Тот глубоко вздохнул, уставился на колоду.
– В дурака, - глухо сказал Лебединов.
– Ну не в покер же, - оскалился председатель суда. Он подошел к столу, смахнул с него бытовую дребедень, подцепил и придвинул стулья.
– Играем на офицера, отличника боевой и политической подготовки, - громко объявил Фалуев.
– Попрошу свидетелей подойти поближе.
Ненастоящих не пришлось просить дважды. Они заключили стол в тройное кольцо - настолько их стало больше, а между тем из подполья вырастали новые, и новые свешивались с потолка, подобно летучим мышам, и выходили из стен, и выползали из-под ложа, на котором грузно ворочалась Зейда, забывшаяся липким сном.
За окном начиналась вьюга. Глубокие следы, оставленные лейтенантом, заносило снегом, как будто они тоже переставали принадлежать земному миру и, мельчая, цепочкой утягивались в сопредельные миры.

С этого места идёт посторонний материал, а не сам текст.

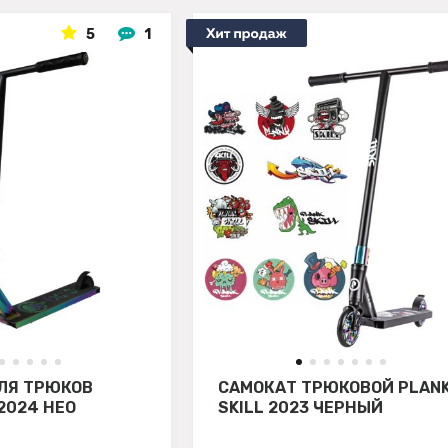
5
1
ЛЯ ТРЮКОВ
САМОКАТ ТРЮКОВОЙ PLAN
2024 НЕО
SKILL 2023 ЧЕРНЫЙ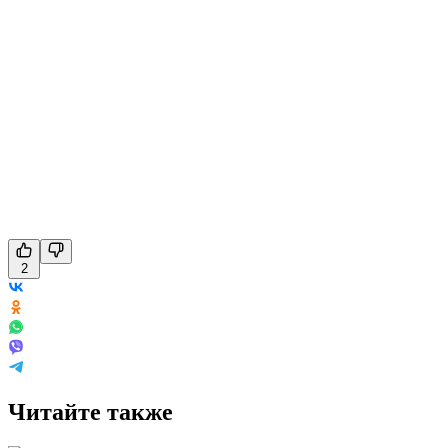
2
Читайте также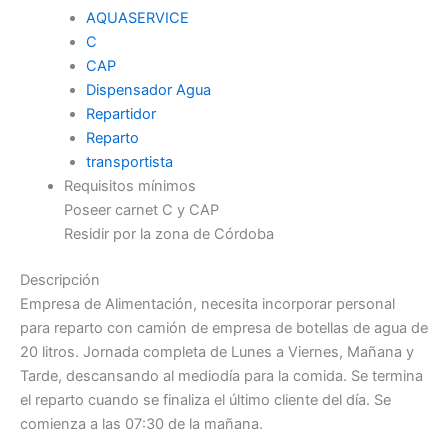
AQUASERVICE
C
CAP
Dispensador Agua
Repartidor
Reparto
transportista
Requisitos mínimos
Poseer carnet C y CAP
Residir por la zona de Córdoba
Descripción
Empresa de Alimentación, necesita incorporar personal
para reparto con camión de empresa de botellas de agua de
20 litros. Jornada completa de Lunes a Viernes, Mañana y
Tarde, descansando al mediodía para la comida. Se termina
el reparto cuando se finaliza el último cliente del día. Se
comienza a las 07:30 de la mañana.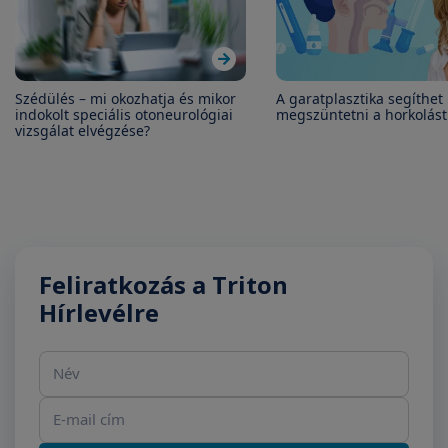
Szédülés – mi okozhatja és mikor
A garatplasztika segíthet
indokolt speciális otoneurológiai
megszüntetni a horkolást
vizsgálat elvégzése?
Feliratkozás a Triton
Hírlevélre
Név
E-mail cím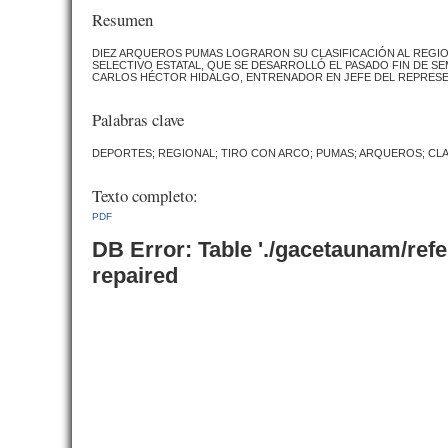
Resumen
DIEZ ARQUEROS PUMAS LOGRARON SU CLASIFICACIÓN AL REGION
SELECTIVO ESTATAL, QUE SE DESARROLLÓ EL PASADO FIN DE SE
CARLOS HÉCTOR HIDALGO, ENTRENADOR EN JEFE DEL REPRESEN
Palabras clave
DEPORTES; REGIONAL; TIRO CON ARCO; PUMAS; ARQUEROS; CLAS
Texto completo:
PDF
DB Error: Table './gacetaunam/ref
repaired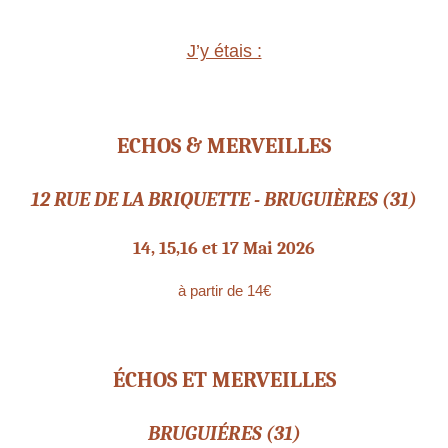
J’y étais :
ECHOS & MERVEILLES
12 RUE DE LA BRIQUETTE - BRUGUIÈRES (31)
14, 15,16 et 17 Mai 2026
à partir de 14€
ÉCHOS ET MERVEILLES
BRUGUIÉRES (31)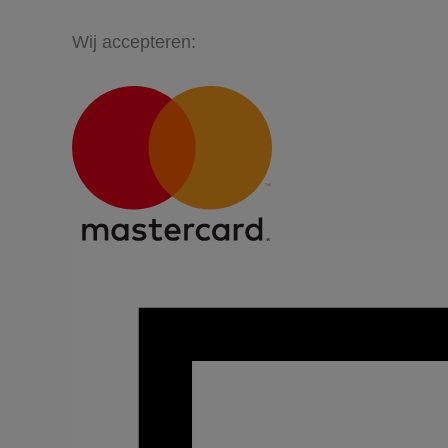
Wij accepteren: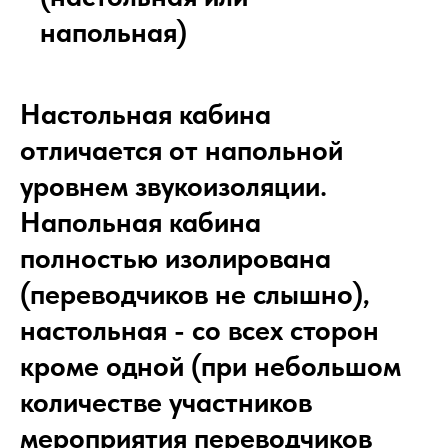
напольная)
Настольная кабина
отличается от напольной
уровнем звукоизоляции.
Напольная кабина
полностью изолирована
(переводчиков не слышно),
настольная - со всех сторон
кроме одной (при небольшом
количестве участников
мероприятия переводчиков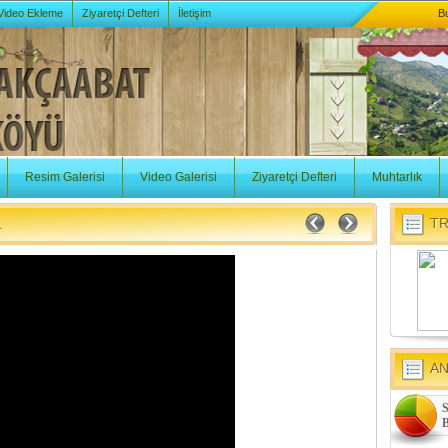
 Video Ekleme
Ziyaretçi Defteri
İletişim
B
Resim Galerisi
Video Galerisi
Ziyaretçi Defteri
Muhtarlık
TR
.
A
S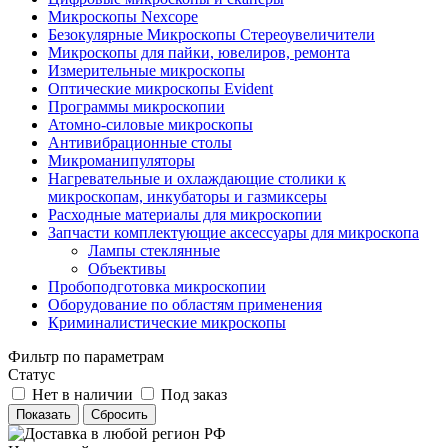
Микроскопы Nexcope
Безокулярные Микроскопы Стереоувеличители
Микроскопы для пайки, ювелиров, ремонта
Измерительные микроскопы
Оптические микроскопы Evident
Программы микроскопии
Атомно-силовые микроскопы
Антивибрационные столы
Микроманипуляторы
Нагревательные и охлаждающие столики к
микроскопам, инкубаторы и газмиксеры
Расходные материалы для микроскопии
Запчасти комплектующие аксессуары для микроскопа
Лампы стеклянные
Объективы
Пробоподготовка микроскопии
Оборудование по областям применения
Криминалистические микроскопы
Фильтр по параметрам
Статус
Нет в наличии
Под заказ
Сбросить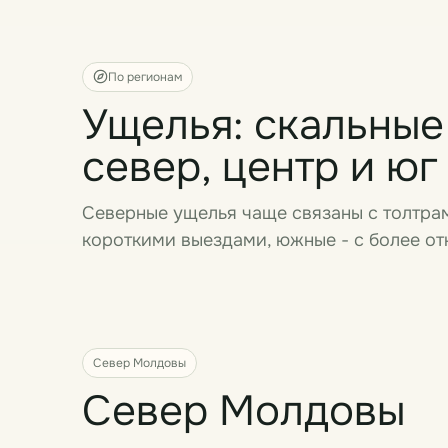
По регионам
Ущелья: скальные
север, центр и юг
Северные ущелья чаще связаны с толтрам
короткими выездами, южные - с более о
Север Молдовы
Север Молдовы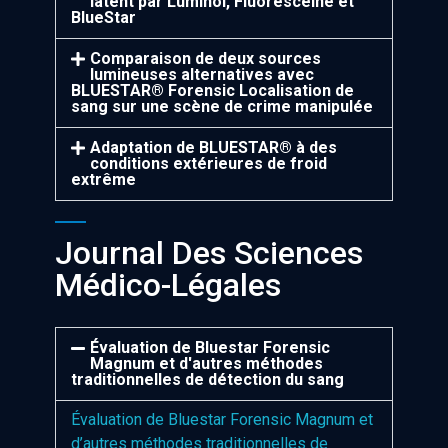
latent par Luminol, Fluorescéine et
BlueStar
Comparaison de deux sources
lumineuses alternatives avec
BLUESTAR® Forensic Localisation de
sang sur une scène de crime manipulée
Adaptation de BLUESTAR®️ à des
conditions extérieures de froid
extrême
Journal Des Sciences
Médico-Légales
Évaluation de Bluestar Forensic
Magnum et d'autres méthodes
traditionnelles de détection du sang
Évaluation de Bluestar Forensic Magnum et
d’autres méthodes traditionnelles de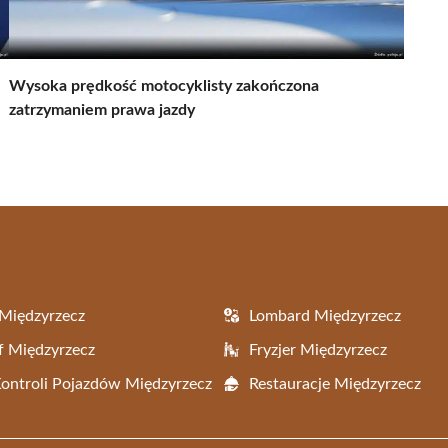
Wysoka prędkość motocyklisty zakończona
zatrzymaniem prawa jazdy
Międzyrzecz
Lombard Międzyrzecz
f Międzyrzecz
Fryzjer Międzyrzecz
Kontroli Pojazdów Międzyrzecz
Restauracje Międzyrzecz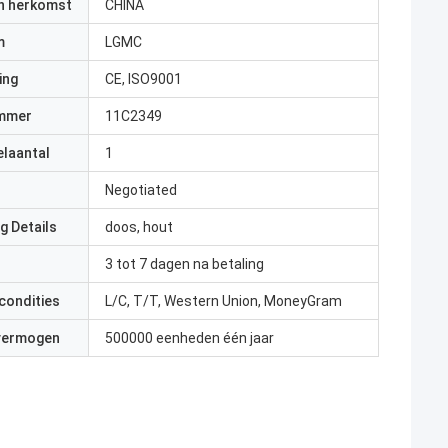
an herkomst
CHINA
m
LGMC
ing
CE, ISO9001
mmer
11C2349
elaantal
1
Negotiated
g Details
doos, hout
3 tot 7 dagen na betaling
condities
L/C, T/T, Western Union, MoneyGram
 vermogen
500000 eenheden één jaar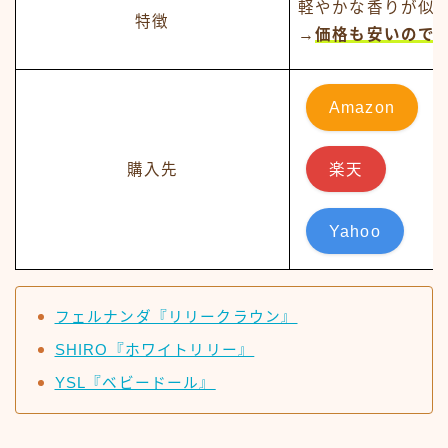
軽やかな香りが似
特徴
→
価格も安いので
Amazon
購入先
楽天
Yahoo
フェルナンダ『リリークラウン』
SHIRO『ホワイトリリー』
YSL『ベビードール』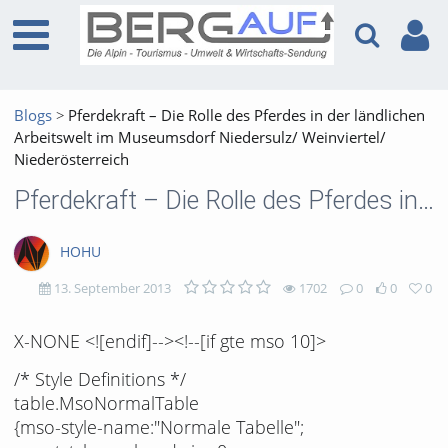
Blogs
Pferdekraft – Die Rolle des Pferdes in der ländlichen
Arbeitswelt im Museumsdorf Niedersulz/ Weinviertel/
Niederösterreich
Pferdekraft – Die Rolle des Pferdes in der ländlichen Arbeitswelt im Museumsdorf Niedersulz/ Weinviertel/ Niederösterreich
HOHU
13. September 2013
1702
0
0
0
1702
0
0
0
X-NONE <![endif]--><!--[if gte mso 10]>
views
Kommentare
likes
favorites
/* Style Definitions */
table.MsoNormalTable
{mso-style-name:"Normale Tabelle";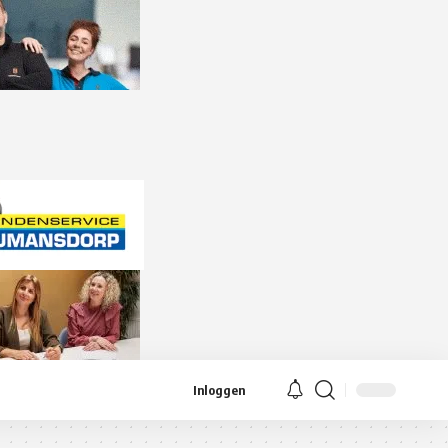
Inloggen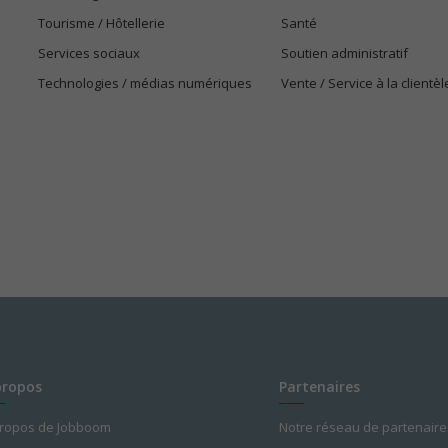
Tourisme / Hôtellerie
Santé
Services sociaux
Soutien administratif
Technologies / médias numériques
Vente / Service à la clientèl
propos
Partenaires
propos de Jobboom
Notre réseau de partenaire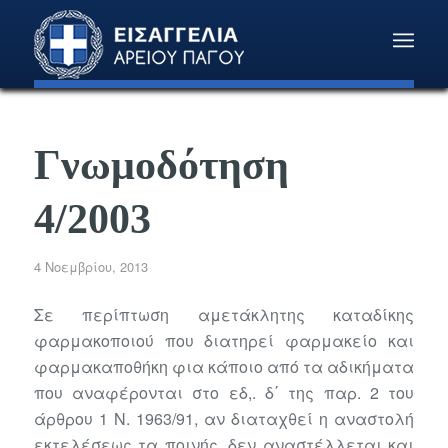
Γνωμοδότηση
4/2003
4 Νοεμβρίου, 2013
Σε περίπτωση αμετάκλητης καταδίκης
φαρμακοποιού που διατηρεί φαρμακείο και
φαρμακαποθήκη φια κάποιο από τα αδικήματα
που αναφέρονται στο εδ,. δ΄ της παρ. 2 του
άρθρου 1 Ν. 1963/91, αν διαταχθεί η αναστολή
εκτελέσεως τα ποινής, δεν αναστέλλεται και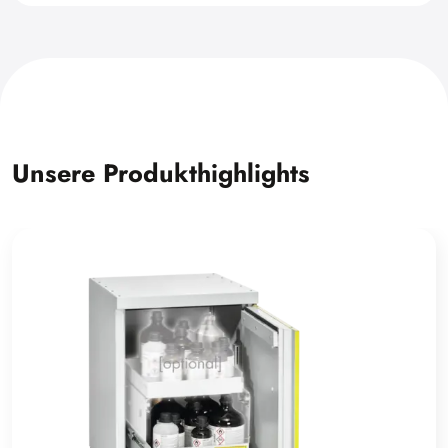
Unsere Produkthighlights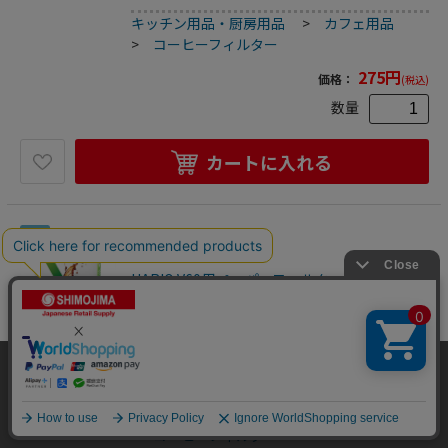
3.5cm●材質:天然パルプ●入り数:100枚●生産国:日本
キッチン用品・厨房用品
>
カフェ用品
※メーカーの都合により､パッケージ・仕様等は予告なく変
更になる場合がございます｡
>
コーヒーフィルター
275
円
価格：
(税込)
数量
カートに入れる
34
HARIO V60用ペーパーフィルター 01M 40枚 VC
F-01-40M 1箱（ご注文単位1箱）【直送品】
コーヒーフィルター
V60シリーズペーパーフィルター●01タイプ(1-2杯用)のペー
当サイトはクッキー（Cookie）を使用しています。Cookieの使用に同意いた
パーフィルターです｡●容量:1-2杯用●カラー:ブラウン●サ
だける場合は「OK」をクリックしてください。
イズ:約幅11×奥行3×高さ10cm●材質:天然パルプ●入り
2501601235450
数:40枚●生産国:日本
キッチン用品・厨房用品
>
カフェ用品
※メーカーの都合により､パッケージ・仕様等は予告なく変
OK
更になる場合がございます｡
>
コーヒーフィルター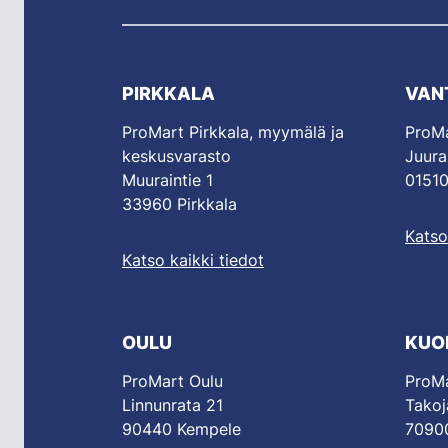
PIRKKALA
VAN
ProMart Pirkkala, myymälä ja
ProMa
keskusvarasto
Juura
Muuraintie 1
01510
33960 Pirkkala
Katso
Katso kaikki tiedot
OULU
KUO
ProMart Oulu
ProMa
Linnunrata 21
Takoj
90440 Kempele
70900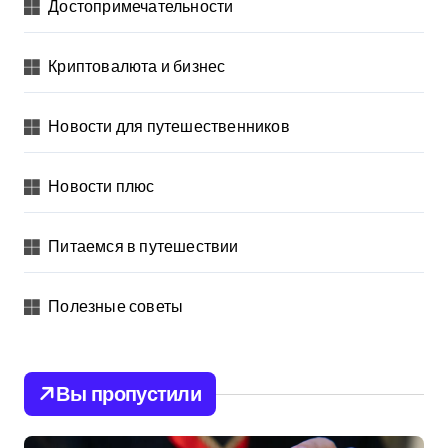
Достопримечательности
Криптовалюта и бизнес
Новости для путешественников
Новости плюс
Питаемся в путешествии
Полезные советы
Вы пропустили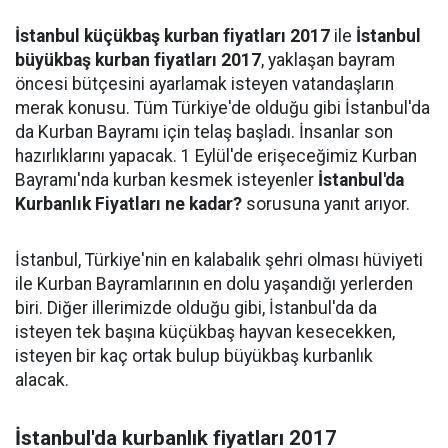
İstanbul küçükbaş kurban fiyatları 2017
ile
İstanbul
büyükbaş kurban fiyatları 2017
, yaklaşan bayram
öncesi bütçesini ayarlamak isteyen vatandaşların
merak konusu. Tüm Türkiye'de olduğu gibi İstanbul'da
da Kurban Bayramı için telaş başladı. İnsanlar son
hazırlıklarını yapacak. 1 Eylül'de erişeceğimiz Kurban
Bayramı'nda kurban kesmek isteyenler
İstanbul'da
Kurbanlık Fiyatları ne kadar?
sorusuna yanıt arıyor.
İstanbul, Türkiye'nin en kalabalık şehri olması hüviyeti
ile Kurban Bayramlarının en dolu yaşandığı yerlerden
biri. Diğer illerimizde olduğu gibi, İstanbul'da da
isteyen tek başına küçükbaş hayvan kesecekken,
isteyen bir kaç ortak bulup büyükbaş kurbanlık
alacak.
İstanbul'da kurbanlık fiyatları 2017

Фалуев и Лебединов сели друг против друга. Колода легла на стол, и оба с непонятным для себя беспокойством обратили внимание, что сукно, его покрывавшее - зеленого цвета, очень старое, но добротное. Чего-то не хватало; художественное чутье на миг возобладало в Лебединове, заставив его пошарить глазами в поисках светильника. Зацепиться было не за что: все казалось корявым и ненадежным. Толстые пальцы Фалуева прогнули колоду, щелкнули ею, наподдали - верхняя половина чуть съехала, как будто предлагала себя его визави. Ненастоящие подошли ближе, столпились и заглядывали через плечи, и смерть, воплощенная в призраках, металась против обыкновения, не находя себе места ни за левым плечом, ни за правым.
– Сдавайте, - пригласил Фалуев, непроизвольно переходя на "вы". Зеленое сукно чем-то располагало к изысканности.
Лебединов механически разбросал карты, выдернул козырь: пиковую девятку.
– Вини винями, - напомнил он, но по тону было видно, что ему все равно и он занят какими-то посторонними мыслями.
– В подкидного, Лебединов, - поморщился второй игрок.
– Переводного я не люблю. Уважите?
– Извольте, - тот, как бы ни был погружен в свое, сокровенное, не мог не удивиться этому слову, которого раньше не то что не употреблял, но даже не вспоминал.